Adaptively entropy-based weighting classifiers in combination using Dempster–Shafer theory for word sense disambiguation

https://doi.org/10.1016/j.csl.2009.06.003Get rights and content

Abstract

In this paper we introduce an evidential reasoning based framework for weighted combination of classifiers for word sense disambiguation (WSD). Within this framework, we propose a new way of defining adaptively weights of individual classifiers based on ambiguity measures associated with their decisions with respect to each particular pattern under classification, where the ambiguity measure is defined by Shannon’s entropy. We then apply the discounting-and-combination scheme in Dempster–Shafer theory of evidence to derive a consensus decision for the classification task at hand. Experimentally, we conduct two scenarios of combining classifiers with the discussed method of weighting. In the first scenario, each individual classifier corresponds to a well-known learning algorithm and all of them use the same representation of context regarding the target word to be disambiguated, while in the second scenario the same learning algorithm applied to individual classifiers but each of them uses a distinct representation of the target word. These experimental scenarios are tested on English lexical samples of Senseval-2 and Senseval-3 resulting in an improvement in overall accuracy.

Introduction

Polysemous words that have multiple senses or meanings appear pervasively in many natural languages. While it seems not much difficult for human beings to recognize the correct meaning of a polysemous word among its possible senses in a particular language given the context or discourse where the word occurs, the issue of automatic disambiguation of word senses is still one of the most challenging tasks in natural language processing (NLP) (Montoyo et al., 2005), though it has received much interest and concern from the research community since the 1950s (see Ide and Véronis (1998) for an overview of WSD from then to the late 1990s). Roughly speaking, WSD is the task of associating a given word in a text or discourse with an appropriate sense among numerous possible senses of that word. This is only an “intermediate task” which necessarily accomplishes most NLP tasks such as grammatical analysis and lexicography in linguistic studies, or machine translation, man–machine communication, message understanding in language understanding applications (Ide and Véronis, 1998). Besides these directly language oriented applications, WSD also have potential uses in other applications involving knowledge engineering such as information retrieval, information extraction and text mining, and particularly is recently beginning to be applied in the topics of named-entity classification, co-reference determination, and acronym expansion (cf. Agirre and Edmonds, 2006, Bloehdorn and Andreas, 2004, Clough and Stevenson, 2004, Dill et al., 2003, Sanderson, 1994, Vossen et al., 2006).
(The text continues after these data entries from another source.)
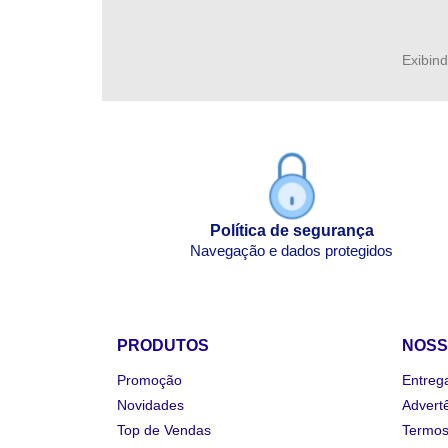
Exibind
Política de segurança
Navegação e dados protegidos
PRODUTOS
NOSS
Promoção
Entreg
Novidades
Advert
Top de Vendas
Termos 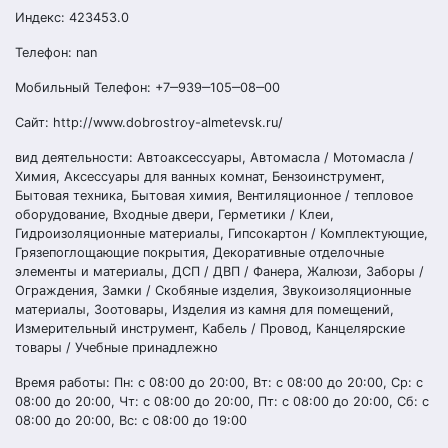
Индекс: 423453.0
Телефон: nan
Мобильный Телефон: +7‒939‒105‒08‒00
Сайт: http://www.dobrostroy-almetevsk.ru/
вид деятельности: Автоаксессуары, Автомасла / Мотомасла /
Химия, Аксессуары для ванных комнат, Бензоинструмент,
Бытовая техника, Бытовая химия, Вентиляционное / тепловое
оборудование, Входные двери, Герметики / Клеи,
Гидроизоляционные материалы, Гипсокартон / Комплектующие,
Грязепоглощающие покрытия, Декоративные отделочные
элементы и материалы, ДСП / ДВП / Фанера, Жалюзи, Заборы /
Ограждения, Замки / Скобяные изделия, Звукоизоляционные
материалы, Зоотовары, Изделия из камня для помещений,
Измерительный инструмент, Кабель / Провод, Канцелярские
товары / Учебные принадлежно
Время работы: Пн: с 08:00 до 20:00, Вт: с 08:00 до 20:00, Ср: с
08:00 до 20:00, Чт: с 08:00 до 20:00, Пт: с 08:00 до 20:00, Сб: с
08:00 до 20:00, Вс: с 08:00 до 19:00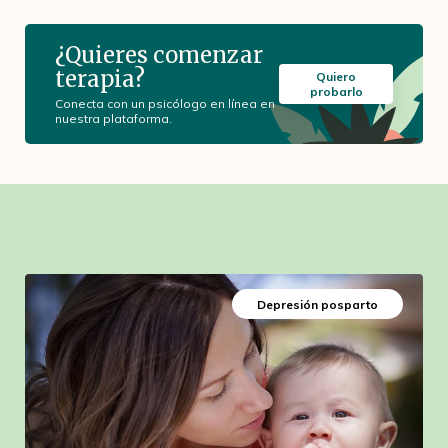
¿Quieres comenzar
terapia?
Quiero
probarlo
Conecta con un psicólogo en línea en
nuestra plataforma.
Depresión posparto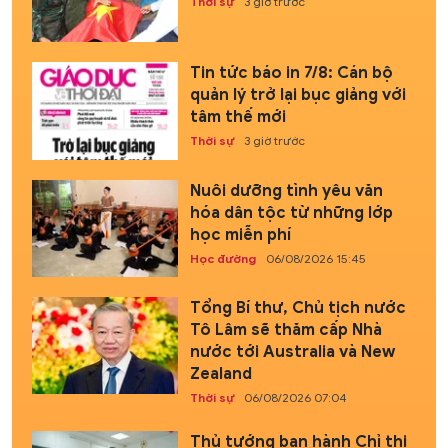
Thời sự
3 giờ trước
Tin tức báo in 7/8: Cán bộ
quản lý trở lại bục giảng với
tâm thế mới
Thời sự
3 giờ trước
Nuôi dưỡng tình yêu văn
hóa dân tộc từ những lớp
học miễn phí
Học đường
06/08/2026 15:45
Tổng Bí thư, Chủ tịch nước
Tô Lâm sẽ thăm cấp Nhà
nước tới Australia và New
Zealand
Thời sự
06/08/2026 07:04
Thủ tướng ban hành Chỉ thị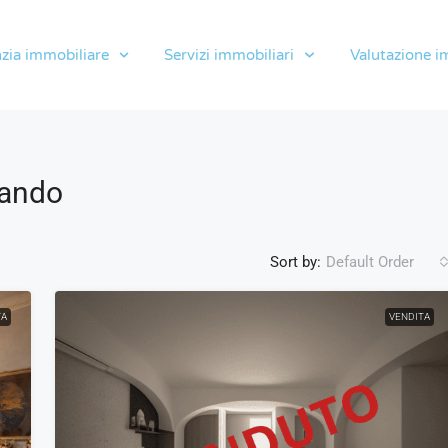
zia immobiliare
Servizi immobiliari
Valutazione i
nando
Sort by:
Default Order
TA
VENDITA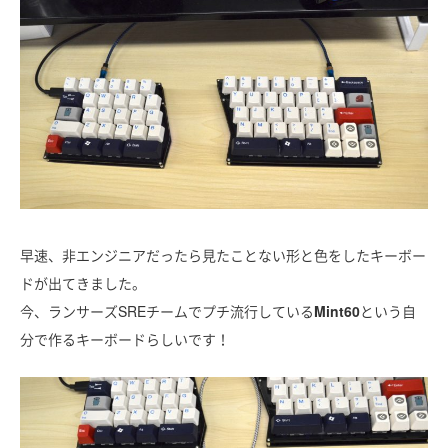
早速、非エンジニアだったら見たことない形と色をしたキーボー
ドが出てきました。
今、ランサーズSREチームでプチ流行している
Mint60
という自
分で作るキーボードらしいです！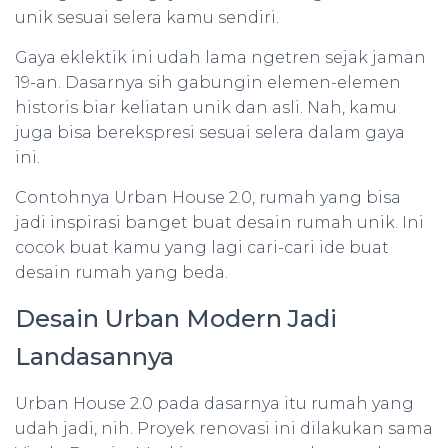
unik sesuai selera kamu sendiri.
Gaya eklektik ini udah lama ngetren sejak jaman
19-an. Dasarnya sih gabungin elemen-elemen
historis biar keliatan unik dan asli. Nah, kamu
juga bisa berekspresi sesuai selera dalam gaya
ini.
Contohnya Urban House 2.0, rumah yang bisa
jadi inspirasi banget buat desain rumah unik. Ini
cocok buat kamu yang lagi cari-cari ide buat
desain rumah yang beda.
Desain Urban Modern Jadi
Landasannya
Urban House 2.0 pada dasarnya itu rumah yang
udah jadi, nih. Proyek renovasi ini dilakukan sama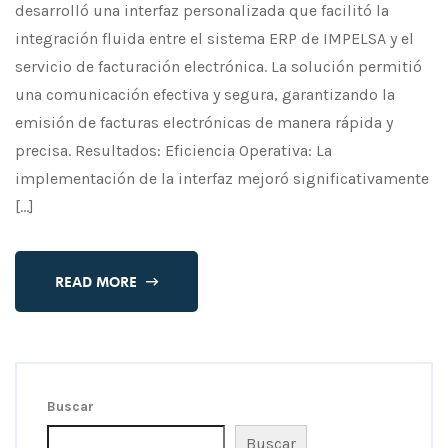
desarrolló una interfaz personalizada que facilitó la
integración fluida entre el sistema ERP de IMPELSA y el
servicio de facturación electrónica. La solución permitió
una comunicación efectiva y segura, garantizando la
emisión de facturas electrónicas de manera rápida y
precisa. Resultados: Eficiencia Operativa: La
implementación de la interfaz mejoró significativamente
[…]
READ MORE
Buscar
Buscar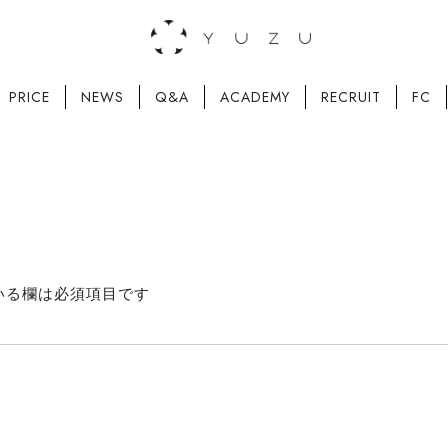
PRICE
NEWS
Q&A
ACADEMY
RECRUIT
FC
いる欄は必須項目です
So far, many approaches have been proposed for WSD in the literature. From a machine learning point of view, WSD is basically a classification problem and therefore it can directly benefit by the recent achievements from the machine learning community. As we have witnessed during the last two decades, many machine learning techniques and algorithms have been applied for WSD, including Naive Bayesian (NB) model, decision trees, exemplar-based model, support vector machines (SVM), maximum entropy models (MEM), etc. (Agirre and Edmonds, 2006, Lee and Ng, 2002, Leroy and Rindflesch, 2005, Mooney, 1996). On the other hand, as observed in studies of classification systems, the set of patterns misclassified by different learning algorithms or techniques would not necessarily overlap (Kittler et al., 1998). This means that different classifiers may potentially offer complementary information about patterns to be classified. In other words, features and classifiers of different types complement one another in classification performance. This observation highly motivated the interest in combining classifiers to build an ensemble classifier which would improve the performance of the individual classifiers. Particularly, classifier combination for WSD has been received considerable attention recently from the community as well (e.g. Escudero et al., 2000, Florian and Yarowsky, 2002, Hoste et al., 2002, Kilgarriff and Rosenzweig, 2000, Klein et al., 2002, Le et al., 2005, Le et al., 2007, Pedersen, 2000, Wang and Matsumoto, 2004).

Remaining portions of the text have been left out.